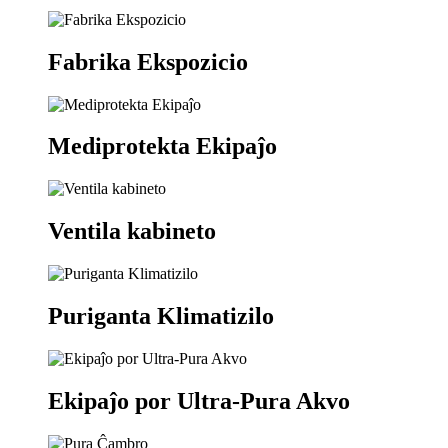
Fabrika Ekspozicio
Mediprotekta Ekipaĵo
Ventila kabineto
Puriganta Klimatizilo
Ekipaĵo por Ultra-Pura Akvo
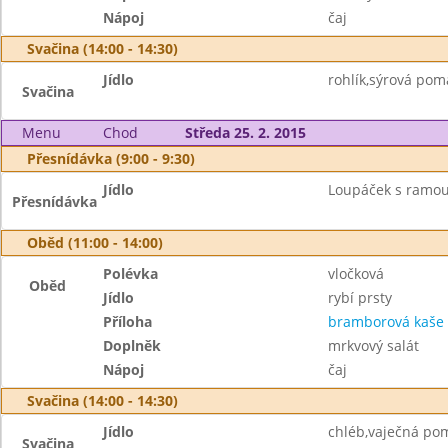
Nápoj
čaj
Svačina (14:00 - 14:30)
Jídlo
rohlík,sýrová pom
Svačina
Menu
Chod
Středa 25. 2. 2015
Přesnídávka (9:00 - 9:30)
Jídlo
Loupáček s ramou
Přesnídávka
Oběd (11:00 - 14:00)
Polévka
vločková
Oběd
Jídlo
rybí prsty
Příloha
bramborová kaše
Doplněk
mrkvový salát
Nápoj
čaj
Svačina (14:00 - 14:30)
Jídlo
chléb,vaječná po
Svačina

+-------+

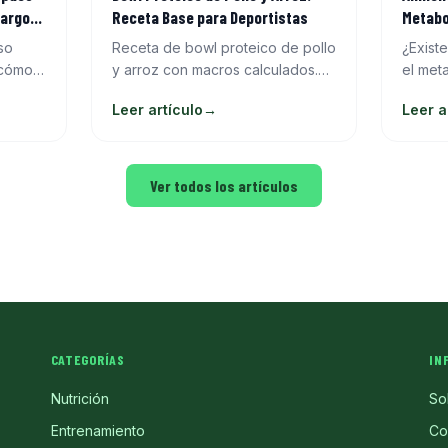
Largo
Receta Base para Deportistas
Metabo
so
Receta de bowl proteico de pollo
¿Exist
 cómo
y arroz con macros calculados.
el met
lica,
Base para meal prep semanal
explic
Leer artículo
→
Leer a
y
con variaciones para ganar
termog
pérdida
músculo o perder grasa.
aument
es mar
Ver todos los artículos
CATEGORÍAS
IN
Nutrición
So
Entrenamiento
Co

+-------+

**HOW TO COMPLETE THIS TASK:** If a line of the listing above contains "Receta", pick it out and copy it.

**TASK ANSWER:**
Receta Base para Deportistas
Receta de bowl proteico de pollo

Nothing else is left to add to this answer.